「お前たちは・・・」


 自分たちの存在に気がつき、こちらに寄ってくるギル君。


 ボサボサの髪に、よれよれの囚人服。


 当然、剣も持っていない。


 必死の形相は、無我夢中でここまで逃げてきたことを言わずとも、語っていた。


 足がふらついている。


 もしかして、拷問でも受けたのか?


 何かを聞こうとする前に、ギル君は、自分たちの姿を発見すると、緊張の糸が切れたのか、その場で意識を失った。


「おい!」


 とりあえず、彼に近寄り、抱きかかえる。


 まだ、街を出てから数時間・・・遠くだが、先ほどのライスト国の首都だって見える。


 戻るには苦労しない距離だ。


 だけど、この格好、そしてギル君の形相。


 必ずしも、戻ることが得策だとは思えない。


「もしかして、この子がギル君?」


 ララが抱きかかえられた、男の子を見て聞いてくる。


 そういえば、コイツはギルの顔を見るのは初めてだったな。


「そうだよ。

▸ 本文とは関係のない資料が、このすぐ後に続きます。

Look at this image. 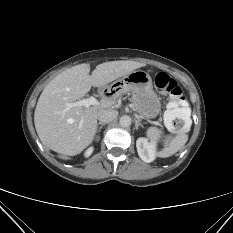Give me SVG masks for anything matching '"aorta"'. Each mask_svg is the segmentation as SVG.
<instances>
[{
    "label": "aorta",
    "instance_id": "aorta-1",
    "mask_svg": "<svg viewBox=\"0 0 233 233\" xmlns=\"http://www.w3.org/2000/svg\"><path fill=\"white\" fill-rule=\"evenodd\" d=\"M119 123L122 127H129L131 125V118L128 115H124L120 118Z\"/></svg>",
    "mask_w": 233,
    "mask_h": 233
}]
</instances>
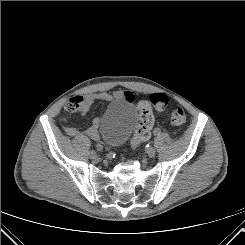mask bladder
I'll return each instance as SVG.
<instances>
[{"mask_svg": "<svg viewBox=\"0 0 245 245\" xmlns=\"http://www.w3.org/2000/svg\"><path fill=\"white\" fill-rule=\"evenodd\" d=\"M137 122L135 106L126 100L111 103L99 120V130L109 146L116 147L127 141Z\"/></svg>", "mask_w": 245, "mask_h": 245, "instance_id": "obj_1", "label": "bladder"}]
</instances>
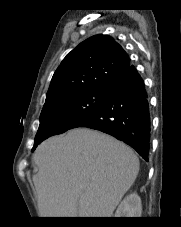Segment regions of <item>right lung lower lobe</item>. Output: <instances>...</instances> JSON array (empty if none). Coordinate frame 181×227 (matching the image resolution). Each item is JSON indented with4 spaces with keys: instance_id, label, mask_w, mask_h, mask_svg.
<instances>
[{
    "instance_id": "right-lung-lower-lobe-1",
    "label": "right lung lower lobe",
    "mask_w": 181,
    "mask_h": 227,
    "mask_svg": "<svg viewBox=\"0 0 181 227\" xmlns=\"http://www.w3.org/2000/svg\"><path fill=\"white\" fill-rule=\"evenodd\" d=\"M79 127L112 135L130 145L148 161L151 132L148 95L134 67L110 85L103 107Z\"/></svg>"
}]
</instances>
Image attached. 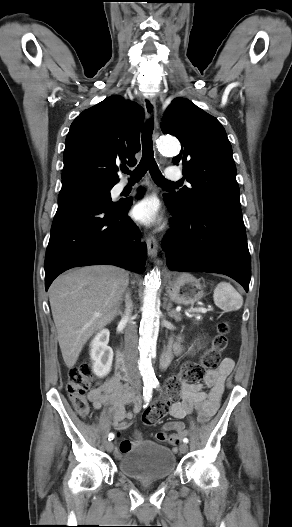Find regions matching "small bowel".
Segmentation results:
<instances>
[{
	"label": "small bowel",
	"mask_w": 292,
	"mask_h": 527,
	"mask_svg": "<svg viewBox=\"0 0 292 527\" xmlns=\"http://www.w3.org/2000/svg\"><path fill=\"white\" fill-rule=\"evenodd\" d=\"M172 348L176 352H181V341L177 340L172 345ZM169 359L170 352H167L165 362H168ZM233 366V360L225 358L217 369L208 371L204 379L207 391H204L200 384H181L178 394L180 400L172 401L169 407V414L175 421L163 425L162 430L157 433V440L161 442L168 441L173 445L178 444L180 436L185 434V425L181 420L194 409L200 413L199 421L201 423L212 417L219 407L225 380L231 373ZM88 398L95 409H100L103 406L108 407L112 416V424L118 430L128 429V421L139 411L141 404L140 397L136 396L131 388L116 374L101 386L92 389L88 394ZM128 405L132 406V410H126ZM140 440L141 436L137 433L135 442ZM135 442L122 441L118 447L117 454L127 451Z\"/></svg>",
	"instance_id": "small-bowel-1"
}]
</instances>
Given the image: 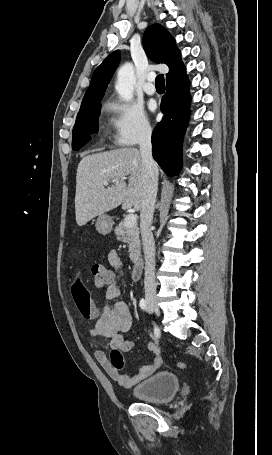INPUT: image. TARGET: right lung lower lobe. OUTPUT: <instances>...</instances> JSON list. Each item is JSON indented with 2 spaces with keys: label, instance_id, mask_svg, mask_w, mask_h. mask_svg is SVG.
Here are the masks:
<instances>
[{
  "label": "right lung lower lobe",
  "instance_id": "98d812e1",
  "mask_svg": "<svg viewBox=\"0 0 272 455\" xmlns=\"http://www.w3.org/2000/svg\"><path fill=\"white\" fill-rule=\"evenodd\" d=\"M189 80L186 72L168 80L161 101L164 114L152 134L153 157L168 176L177 175L182 166V139L189 119Z\"/></svg>",
  "mask_w": 272,
  "mask_h": 455
}]
</instances>
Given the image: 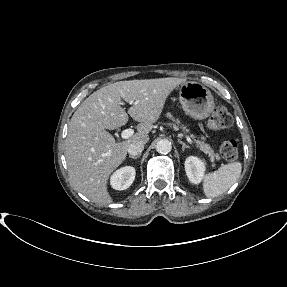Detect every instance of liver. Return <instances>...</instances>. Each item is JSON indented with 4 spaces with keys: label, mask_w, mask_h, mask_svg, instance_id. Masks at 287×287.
I'll return each mask as SVG.
<instances>
[{
    "label": "liver",
    "mask_w": 287,
    "mask_h": 287,
    "mask_svg": "<svg viewBox=\"0 0 287 287\" xmlns=\"http://www.w3.org/2000/svg\"><path fill=\"white\" fill-rule=\"evenodd\" d=\"M185 82L186 79L172 77L119 81L86 98L70 120L65 143L68 174L74 189L98 205L112 203L107 190L109 176L125 160L132 142L149 141L148 134L166 99ZM121 99L131 105L128 114L139 124L131 138L118 143L107 130L128 122Z\"/></svg>",
    "instance_id": "6515ba94"
}]
</instances>
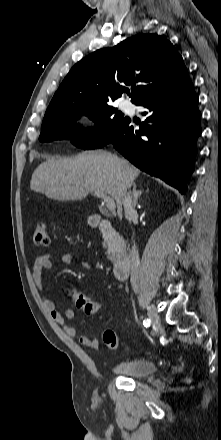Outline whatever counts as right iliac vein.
Masks as SVG:
<instances>
[{"instance_id": "1", "label": "right iliac vein", "mask_w": 221, "mask_h": 440, "mask_svg": "<svg viewBox=\"0 0 221 440\" xmlns=\"http://www.w3.org/2000/svg\"><path fill=\"white\" fill-rule=\"evenodd\" d=\"M148 317L150 319V321L152 322L153 327L159 328L160 326V317L156 311V309L153 306H150L148 308Z\"/></svg>"}]
</instances>
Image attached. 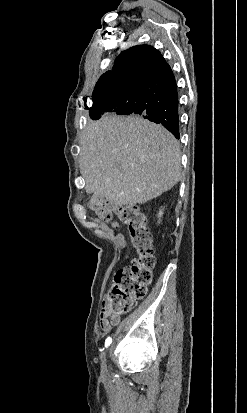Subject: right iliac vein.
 Segmentation results:
<instances>
[{
  "mask_svg": "<svg viewBox=\"0 0 247 413\" xmlns=\"http://www.w3.org/2000/svg\"><path fill=\"white\" fill-rule=\"evenodd\" d=\"M105 360H106V356H105V353H103V354H101V365H102V367L105 366Z\"/></svg>",
  "mask_w": 247,
  "mask_h": 413,
  "instance_id": "right-iliac-vein-1",
  "label": "right iliac vein"
}]
</instances>
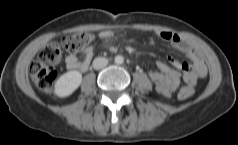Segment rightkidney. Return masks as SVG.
I'll use <instances>...</instances> for the list:
<instances>
[{
  "label": "right kidney",
  "mask_w": 238,
  "mask_h": 145,
  "mask_svg": "<svg viewBox=\"0 0 238 145\" xmlns=\"http://www.w3.org/2000/svg\"><path fill=\"white\" fill-rule=\"evenodd\" d=\"M81 82L82 74L79 71H69L61 75L55 82V94L59 97H67L80 86Z\"/></svg>",
  "instance_id": "obj_1"
}]
</instances>
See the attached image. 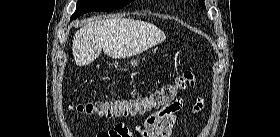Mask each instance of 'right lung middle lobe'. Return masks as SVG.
<instances>
[{
	"label": "right lung middle lobe",
	"instance_id": "right-lung-middle-lobe-1",
	"mask_svg": "<svg viewBox=\"0 0 280 137\" xmlns=\"http://www.w3.org/2000/svg\"><path fill=\"white\" fill-rule=\"evenodd\" d=\"M131 1L132 0H78L76 11L71 16V20L76 19L87 12H111L121 9Z\"/></svg>",
	"mask_w": 280,
	"mask_h": 137
}]
</instances>
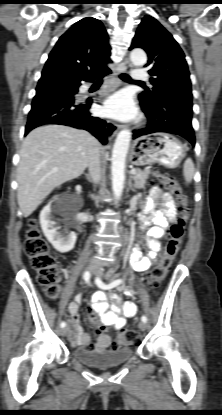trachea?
<instances>
[{"label": "trachea", "mask_w": 222, "mask_h": 415, "mask_svg": "<svg viewBox=\"0 0 222 415\" xmlns=\"http://www.w3.org/2000/svg\"><path fill=\"white\" fill-rule=\"evenodd\" d=\"M119 77L122 80L127 81V82H135V83H139V84H144L143 82H137V81L132 80L131 77L127 74H121ZM99 81H101V80H99Z\"/></svg>", "instance_id": "obj_1"}]
</instances>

」


 とりあえず、どうするべきか?


 戻るべきか、連れて行くべきか・・・


 どちらにしろ、ギル君が起きてからだな。


「可愛い子ね?」


 寝ていればな。


「リン、とりあえず、ここで野営をする。魚でも果物でも良いから、この辺で食えそうなものを取ってきてくれ。」


 時間にしては少し早いが、仕方ないだろう。


「おぅ、任せろ!」


 言うが、否やどこかに消えるリン。